EVALUATION OF -MIR-492 EXPRESSION AS A BIOMARKER IN FORMALIN FIXED PARAFFIN EMBEDDED TISSUES OF BREAST AND OVARIAN CANCER AND ITS ASSOCIATION WITH CLINICAL FACTORS: A CASE-CONTROL STUDY

Breast and ovarian cancer are the most common types of malignancy and the leading cause of death in females around the world. The incidence of these cancers has been experiencing a significant rise in recent years. Increasing evidence indicated that some miRNAs act as either tumor suppressors or promoters in the development of various cancers. However, the relationship between breast and ovarian cancer and the expression of miR-492 has not yet been elucidated. In this study, we explored the role of miR-492 in breast and ovarian cancer.
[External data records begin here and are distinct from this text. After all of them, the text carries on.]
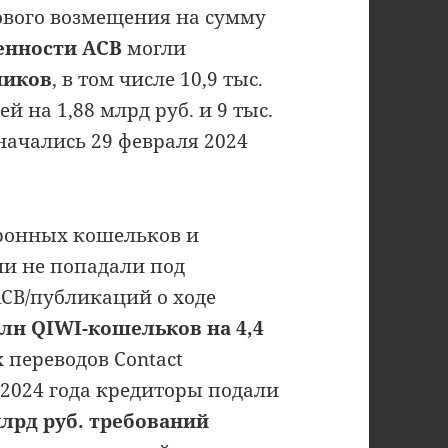
ового возмещения на сумму
венности АСВ
могли
чиков
, в том числе 10,9 тыс.
на 1,88 млрд руб. и 9 тыс.
начались 29 февраля 2024
тронных кошельков и
ни не попадали под
АСВ/публикаций о ходе
млн QIWI-кошельков на 4,4
 переводов Contact
 2024 года кредиторы подали
млрд руб. требований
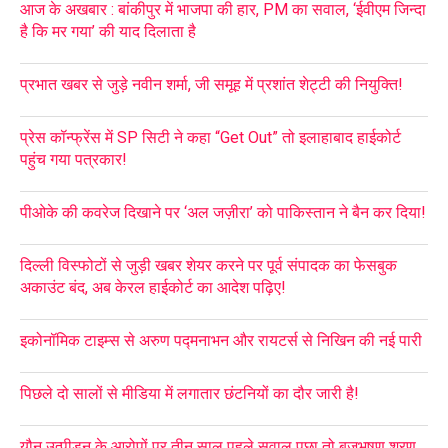
आज के अखबार : बांकीपुर में भाजपा की हार, PM का सवाल, ‘ईवीएम जिन्दा
है कि मर गया’ की याद दिलाता है
प्रभात खबर से जुड़े नवीन शर्मा, जी समूह में प्रशांत शेट्टी की नियुक्ति!
प्रेस कॉन्फ्रेंस में SP सिटी ने कहा “Get Out” तो इलाहाबाद हाईकोर्ट
पहुंच गया पत्रकार!
पीओके की कवरेज दिखाने पर ‘अल जज़ीरा’ को पाकिस्तान ने बैन कर दिया!
दिल्ली विस्फोटों से जुड़ी खबर शेयर करने पर पूर्व संपादक का फेसबुक
अकाउंट बंद, अब केरल हाईकोर्ट का आदेश पढ़िए!
इकोनॉमिक टाइम्स से अरुण पद्मनाभन और रायटर्स से निखिन की नई पारी
पिछले दो सालों से मीडिया में लगातार छंटनियों का दौर जारी है!
यौन उत्पीड़न के आरोपों पर तीन साल पहले सवाल पूछा तो बृजभूषण शरण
In the present study, 40 formalin-fixed paraffin-embedded tumoral tissues and 40 non-tumoral tissues of breast and ovarian cancers were selected to evaluate gene expression. Then, the informed consent letters were collected and clinical information for all samples were completed. Total RNA was extracted and complementary DNA was synthesized, afterward, the relative gene expression was determined using a quantitative real-time RT PCR method and evaluated by the 2-ΔΔct method. Finally, the expression pattern was analyzed by statistical analysis.
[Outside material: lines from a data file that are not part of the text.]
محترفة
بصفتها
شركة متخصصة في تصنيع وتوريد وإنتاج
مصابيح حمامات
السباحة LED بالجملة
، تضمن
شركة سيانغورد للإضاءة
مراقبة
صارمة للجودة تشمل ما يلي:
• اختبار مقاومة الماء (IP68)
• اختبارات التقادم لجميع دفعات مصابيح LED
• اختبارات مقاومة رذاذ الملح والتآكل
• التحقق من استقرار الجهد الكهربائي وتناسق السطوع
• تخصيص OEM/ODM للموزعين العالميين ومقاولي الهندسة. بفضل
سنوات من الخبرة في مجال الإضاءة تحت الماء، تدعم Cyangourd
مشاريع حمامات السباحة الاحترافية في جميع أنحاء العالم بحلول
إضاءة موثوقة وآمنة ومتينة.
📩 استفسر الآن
The results of the changes in the expression of miR-492 showed that in tumoral samples, the expression of miR-492 increased significantly (P=0.0001). On the other hand, there was no significant relationship between gene expression and tumor grade (p>0.05). There was also a clear increase in the gene expression in the metastatic tumors. In breast cancer, unlike ovarian cancer, there was no statistically significant difference between the two age groups. In addition, a specific increase was observed in the gene expression in the metastatic state in ovarian tumors. The tumor position did not affect the level of miR-492 expression in ovarian cancer.

Taken together, the data indicate that miR-492 is an important regulator in cancer cell biological processes. Furthermore, we showed that miR-492 with diagnostic and prognostic ability can be a promising novel therapeutic target and biomarker for breast and ovarian cancer.